PROBLEM DESCRIPTION:
Every line of the data that includes "równowagę" should be copied out.

[Dataset entries]
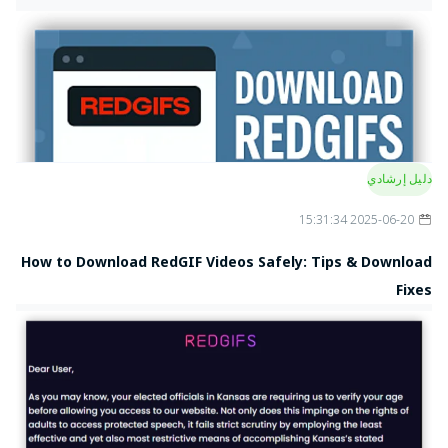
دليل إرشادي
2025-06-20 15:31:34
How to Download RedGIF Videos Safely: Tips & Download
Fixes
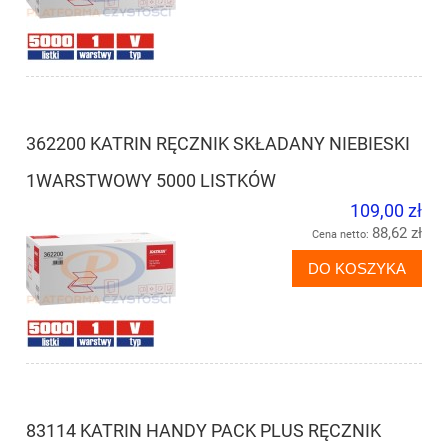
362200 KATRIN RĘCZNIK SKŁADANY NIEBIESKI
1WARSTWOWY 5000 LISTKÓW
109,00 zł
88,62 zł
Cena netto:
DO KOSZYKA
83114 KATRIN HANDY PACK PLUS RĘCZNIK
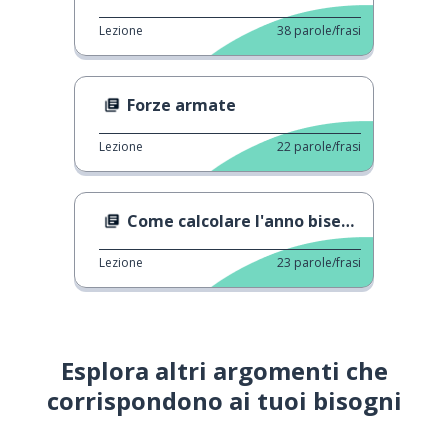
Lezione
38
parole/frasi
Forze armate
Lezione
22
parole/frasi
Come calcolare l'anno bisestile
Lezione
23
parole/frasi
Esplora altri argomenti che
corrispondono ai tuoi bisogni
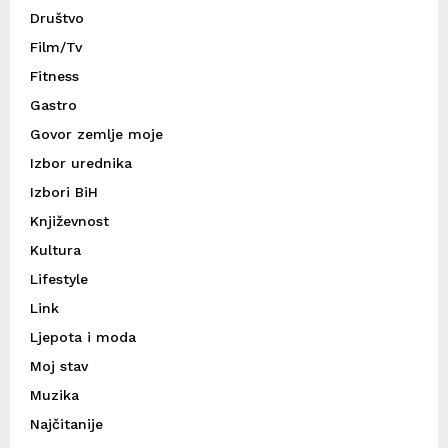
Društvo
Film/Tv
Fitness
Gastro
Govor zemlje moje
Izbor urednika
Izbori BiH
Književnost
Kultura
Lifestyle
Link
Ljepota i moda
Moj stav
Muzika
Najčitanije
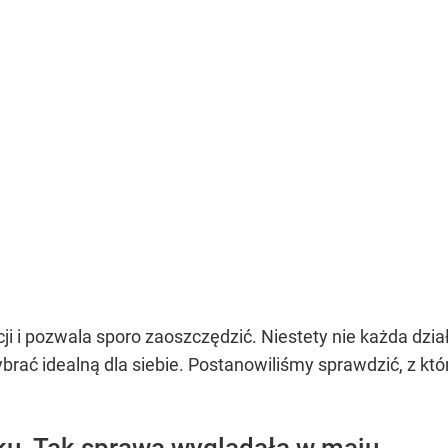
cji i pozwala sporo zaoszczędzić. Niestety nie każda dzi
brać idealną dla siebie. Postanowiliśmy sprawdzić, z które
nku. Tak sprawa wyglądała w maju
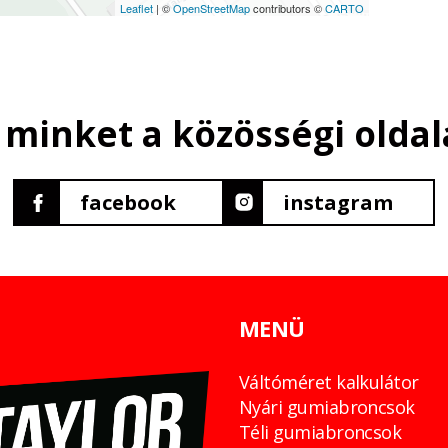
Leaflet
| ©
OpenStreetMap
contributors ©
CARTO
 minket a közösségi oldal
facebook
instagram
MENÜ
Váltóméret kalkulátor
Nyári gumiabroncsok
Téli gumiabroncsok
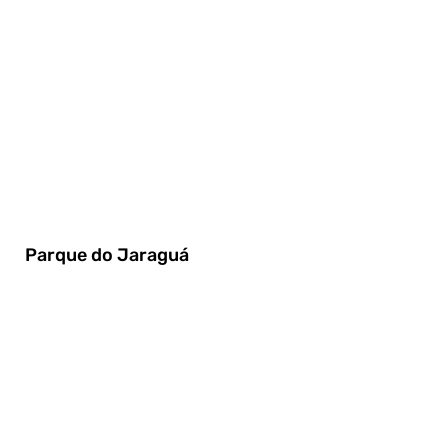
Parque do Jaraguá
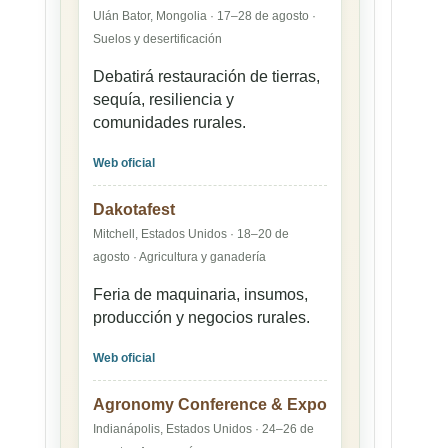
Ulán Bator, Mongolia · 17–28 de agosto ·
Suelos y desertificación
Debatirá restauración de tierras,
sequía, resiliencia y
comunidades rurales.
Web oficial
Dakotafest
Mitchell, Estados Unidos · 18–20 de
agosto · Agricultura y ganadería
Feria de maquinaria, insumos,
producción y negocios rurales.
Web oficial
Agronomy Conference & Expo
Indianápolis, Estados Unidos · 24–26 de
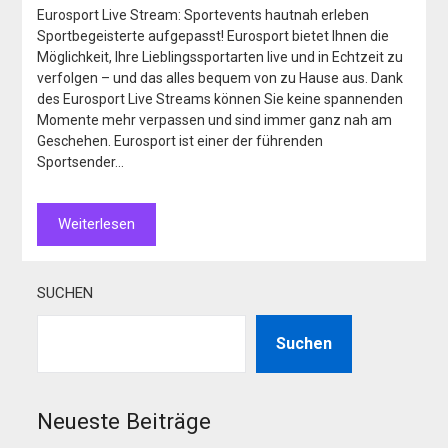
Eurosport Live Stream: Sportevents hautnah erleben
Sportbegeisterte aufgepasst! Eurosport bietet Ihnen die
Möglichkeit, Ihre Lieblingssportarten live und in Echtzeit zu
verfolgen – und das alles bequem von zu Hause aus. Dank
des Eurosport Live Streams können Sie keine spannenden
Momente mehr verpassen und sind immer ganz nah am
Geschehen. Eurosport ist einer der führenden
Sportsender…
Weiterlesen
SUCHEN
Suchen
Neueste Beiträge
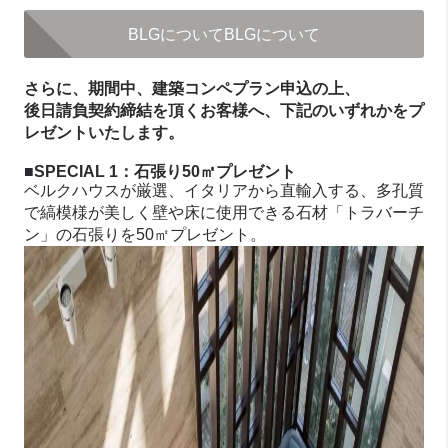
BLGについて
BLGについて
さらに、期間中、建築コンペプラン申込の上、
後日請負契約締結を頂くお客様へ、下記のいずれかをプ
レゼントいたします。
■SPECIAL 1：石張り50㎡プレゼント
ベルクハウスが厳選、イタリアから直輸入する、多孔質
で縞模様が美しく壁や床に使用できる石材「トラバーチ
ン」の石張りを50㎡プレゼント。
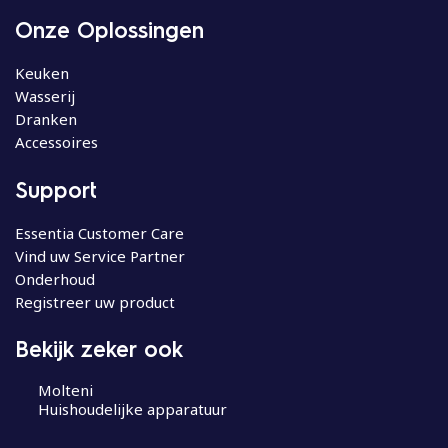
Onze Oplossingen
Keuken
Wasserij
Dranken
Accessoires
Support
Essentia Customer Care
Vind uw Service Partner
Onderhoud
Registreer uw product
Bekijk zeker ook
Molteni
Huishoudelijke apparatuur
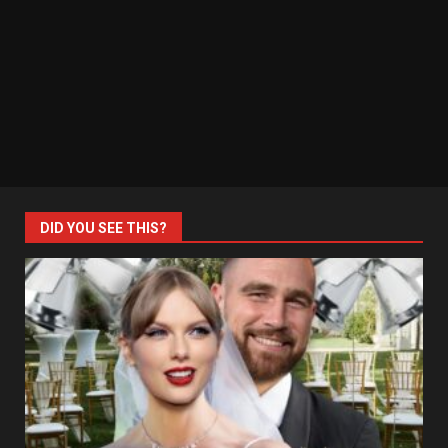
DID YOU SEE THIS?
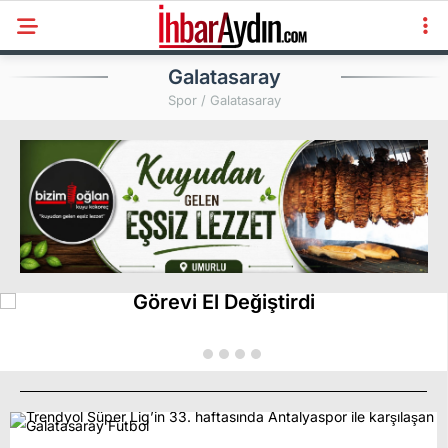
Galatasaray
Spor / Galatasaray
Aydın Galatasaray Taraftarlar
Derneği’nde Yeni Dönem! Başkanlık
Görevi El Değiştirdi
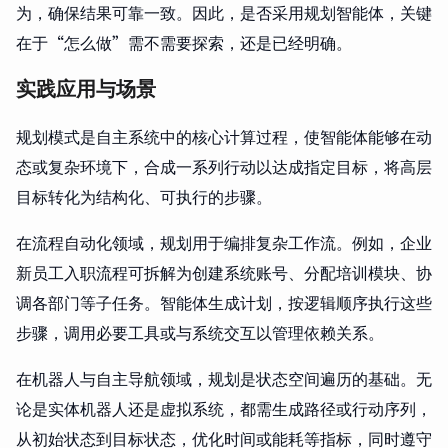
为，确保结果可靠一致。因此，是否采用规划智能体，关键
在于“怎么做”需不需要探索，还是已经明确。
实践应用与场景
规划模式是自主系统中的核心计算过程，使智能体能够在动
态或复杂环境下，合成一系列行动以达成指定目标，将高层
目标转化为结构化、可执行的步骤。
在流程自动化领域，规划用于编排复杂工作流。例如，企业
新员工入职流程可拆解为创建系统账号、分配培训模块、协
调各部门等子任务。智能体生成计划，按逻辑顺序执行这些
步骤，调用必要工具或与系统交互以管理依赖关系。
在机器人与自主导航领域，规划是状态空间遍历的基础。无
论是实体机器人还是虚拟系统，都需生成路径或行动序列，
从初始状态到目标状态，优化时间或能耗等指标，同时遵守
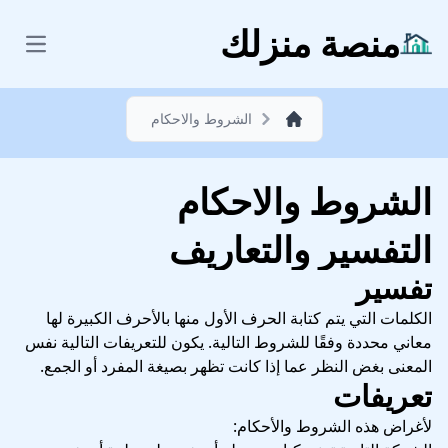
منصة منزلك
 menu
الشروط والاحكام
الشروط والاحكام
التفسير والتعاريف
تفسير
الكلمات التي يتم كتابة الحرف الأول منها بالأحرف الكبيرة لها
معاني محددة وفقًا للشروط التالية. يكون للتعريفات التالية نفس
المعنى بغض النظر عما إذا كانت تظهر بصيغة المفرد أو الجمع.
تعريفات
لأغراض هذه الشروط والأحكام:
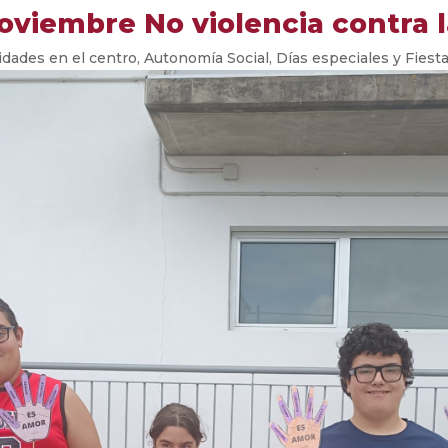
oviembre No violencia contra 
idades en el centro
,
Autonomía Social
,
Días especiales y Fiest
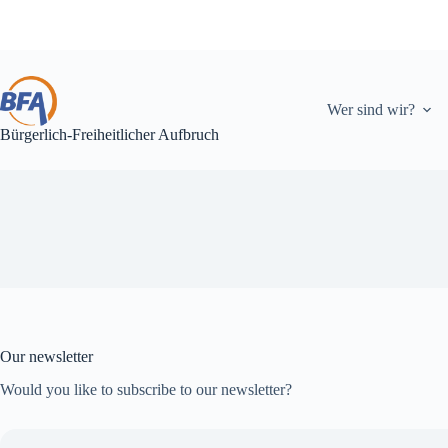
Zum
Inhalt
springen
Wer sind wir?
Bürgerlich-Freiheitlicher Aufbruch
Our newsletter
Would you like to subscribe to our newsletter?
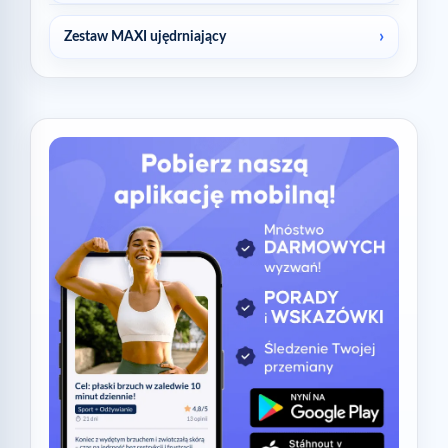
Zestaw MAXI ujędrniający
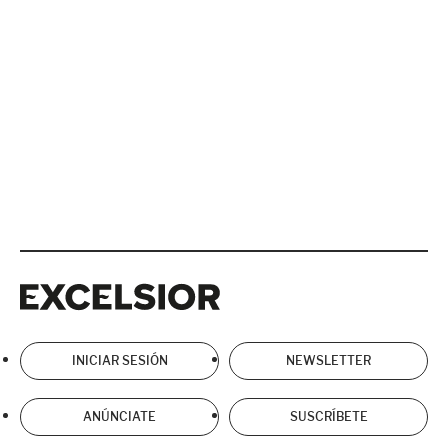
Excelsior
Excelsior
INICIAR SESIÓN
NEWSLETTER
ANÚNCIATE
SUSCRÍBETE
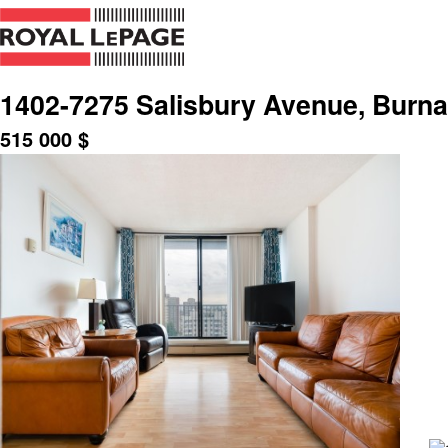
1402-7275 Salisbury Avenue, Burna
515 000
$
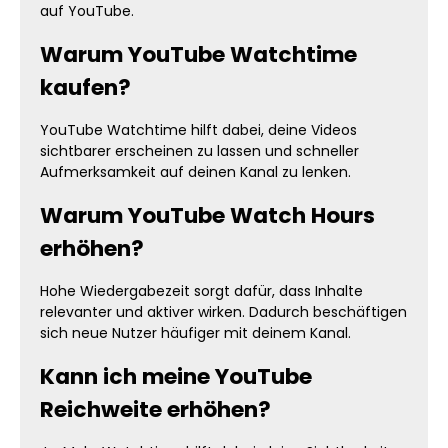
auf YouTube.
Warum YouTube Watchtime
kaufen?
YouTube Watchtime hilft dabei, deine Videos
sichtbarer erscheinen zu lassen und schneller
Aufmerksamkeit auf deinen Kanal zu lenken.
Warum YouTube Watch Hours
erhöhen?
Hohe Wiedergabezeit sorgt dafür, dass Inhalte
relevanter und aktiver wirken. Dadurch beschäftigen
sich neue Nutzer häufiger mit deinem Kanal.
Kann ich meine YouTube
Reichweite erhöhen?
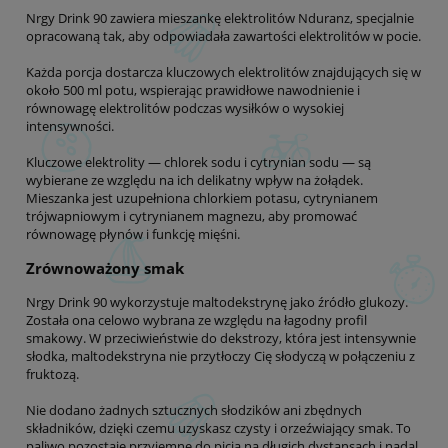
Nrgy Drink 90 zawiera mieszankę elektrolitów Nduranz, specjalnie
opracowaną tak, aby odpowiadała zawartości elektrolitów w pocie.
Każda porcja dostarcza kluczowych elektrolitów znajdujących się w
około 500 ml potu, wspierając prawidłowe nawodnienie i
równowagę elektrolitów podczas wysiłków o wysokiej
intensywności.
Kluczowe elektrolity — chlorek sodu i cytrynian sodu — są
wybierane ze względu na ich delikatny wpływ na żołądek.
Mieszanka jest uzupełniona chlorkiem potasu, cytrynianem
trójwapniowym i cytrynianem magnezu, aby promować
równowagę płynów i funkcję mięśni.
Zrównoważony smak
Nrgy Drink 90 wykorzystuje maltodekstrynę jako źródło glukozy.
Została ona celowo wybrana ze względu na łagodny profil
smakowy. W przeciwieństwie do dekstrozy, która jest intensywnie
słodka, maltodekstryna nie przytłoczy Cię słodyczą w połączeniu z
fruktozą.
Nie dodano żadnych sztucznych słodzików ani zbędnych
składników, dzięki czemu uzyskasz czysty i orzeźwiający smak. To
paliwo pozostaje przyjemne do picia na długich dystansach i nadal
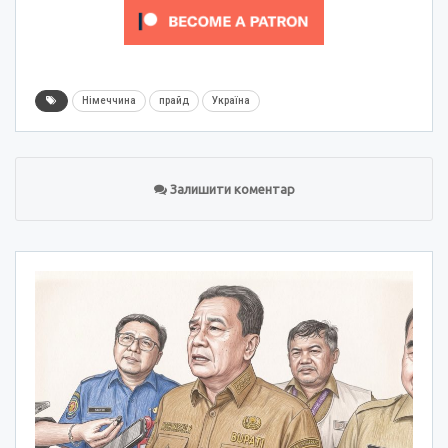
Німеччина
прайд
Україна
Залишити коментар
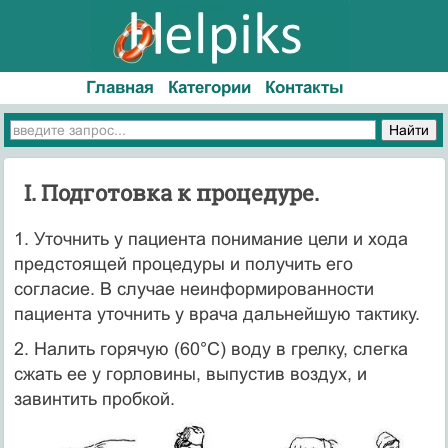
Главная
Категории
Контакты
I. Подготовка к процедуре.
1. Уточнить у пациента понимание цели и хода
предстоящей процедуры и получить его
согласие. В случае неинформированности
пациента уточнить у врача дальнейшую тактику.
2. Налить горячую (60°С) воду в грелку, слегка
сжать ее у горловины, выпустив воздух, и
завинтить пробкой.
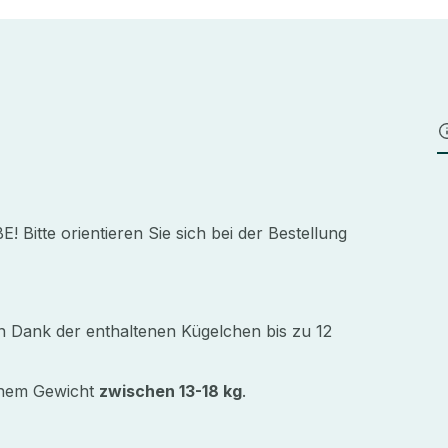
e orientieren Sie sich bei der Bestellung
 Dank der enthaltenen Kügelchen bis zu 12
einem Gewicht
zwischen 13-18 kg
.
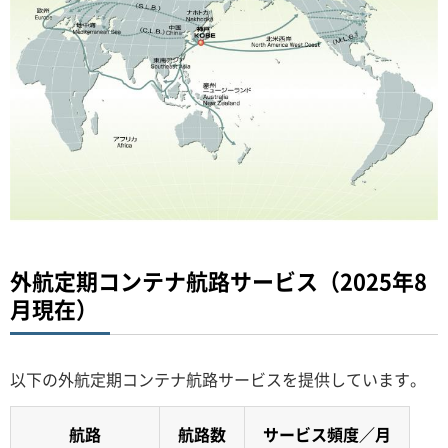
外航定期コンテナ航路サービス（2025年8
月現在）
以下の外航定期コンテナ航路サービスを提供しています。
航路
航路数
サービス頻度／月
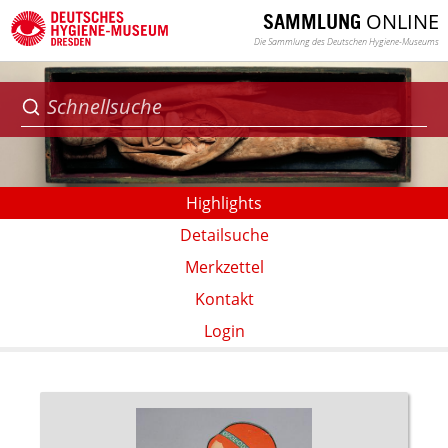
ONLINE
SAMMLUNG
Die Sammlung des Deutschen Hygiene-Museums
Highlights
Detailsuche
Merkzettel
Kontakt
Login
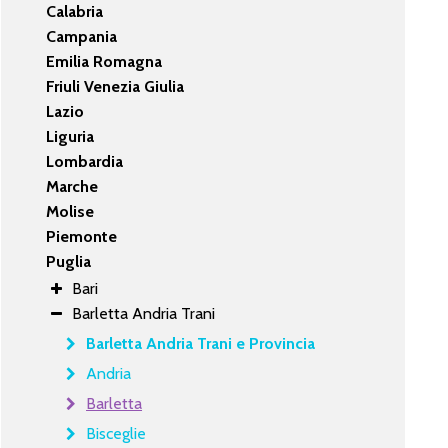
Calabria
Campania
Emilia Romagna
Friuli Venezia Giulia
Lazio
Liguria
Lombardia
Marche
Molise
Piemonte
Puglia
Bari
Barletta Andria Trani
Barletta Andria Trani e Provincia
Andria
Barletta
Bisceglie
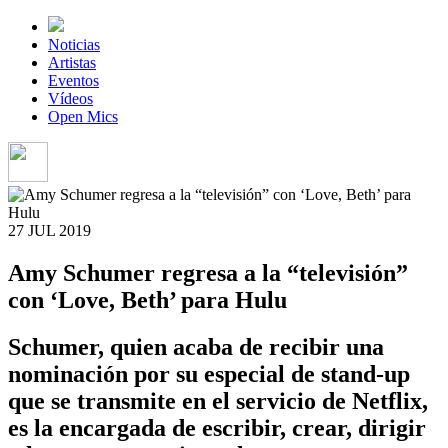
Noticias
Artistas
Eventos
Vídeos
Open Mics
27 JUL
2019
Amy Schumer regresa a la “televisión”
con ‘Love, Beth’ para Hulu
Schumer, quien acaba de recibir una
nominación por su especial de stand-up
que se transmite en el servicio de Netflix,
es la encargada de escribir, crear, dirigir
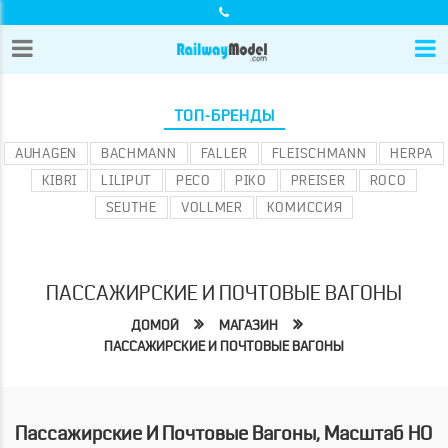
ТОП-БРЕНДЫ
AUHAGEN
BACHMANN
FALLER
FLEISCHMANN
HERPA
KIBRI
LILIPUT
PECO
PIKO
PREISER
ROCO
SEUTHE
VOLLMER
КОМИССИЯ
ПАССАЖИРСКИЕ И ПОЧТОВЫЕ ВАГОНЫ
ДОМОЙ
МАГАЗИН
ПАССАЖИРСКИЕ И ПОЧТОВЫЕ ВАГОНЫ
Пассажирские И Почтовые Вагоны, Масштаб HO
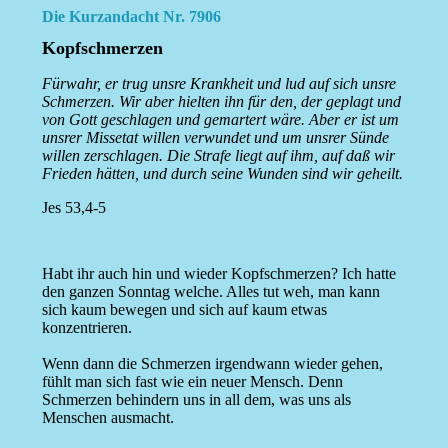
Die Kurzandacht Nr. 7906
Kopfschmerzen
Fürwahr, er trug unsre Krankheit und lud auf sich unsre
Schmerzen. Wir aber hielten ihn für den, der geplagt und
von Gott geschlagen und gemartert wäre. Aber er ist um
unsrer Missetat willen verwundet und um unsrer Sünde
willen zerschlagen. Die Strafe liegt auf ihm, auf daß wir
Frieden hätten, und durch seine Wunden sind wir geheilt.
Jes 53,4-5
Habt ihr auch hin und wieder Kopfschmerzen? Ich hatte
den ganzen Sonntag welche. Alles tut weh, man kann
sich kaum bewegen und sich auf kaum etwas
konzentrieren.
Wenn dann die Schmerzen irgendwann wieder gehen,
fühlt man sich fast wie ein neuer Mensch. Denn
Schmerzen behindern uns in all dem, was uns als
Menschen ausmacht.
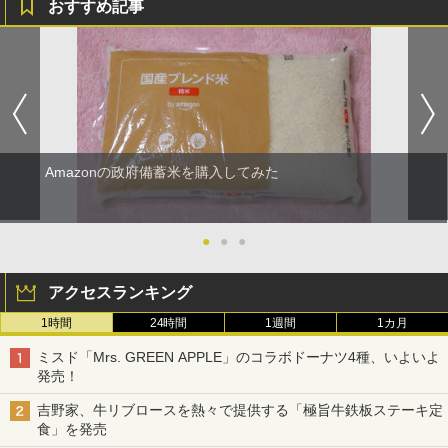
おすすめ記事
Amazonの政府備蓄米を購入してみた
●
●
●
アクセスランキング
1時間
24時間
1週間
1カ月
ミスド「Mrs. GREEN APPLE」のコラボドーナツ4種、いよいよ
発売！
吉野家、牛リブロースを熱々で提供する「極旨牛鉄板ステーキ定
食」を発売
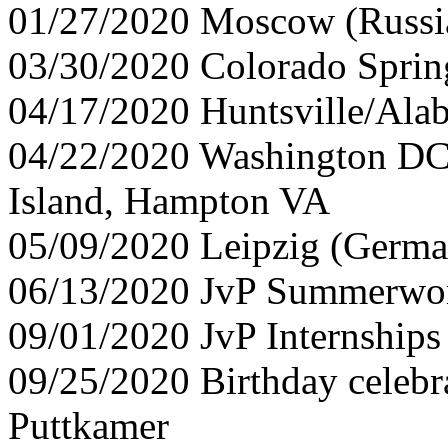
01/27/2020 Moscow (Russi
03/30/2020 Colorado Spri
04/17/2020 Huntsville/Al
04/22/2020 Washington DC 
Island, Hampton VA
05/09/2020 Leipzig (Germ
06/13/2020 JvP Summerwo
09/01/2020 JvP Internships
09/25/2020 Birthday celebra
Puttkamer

EXERCISE RESPONSE:
równowagę elektrolitów podczas wysiłków o wysokiej
równowagę płynów i funkcję mięśni.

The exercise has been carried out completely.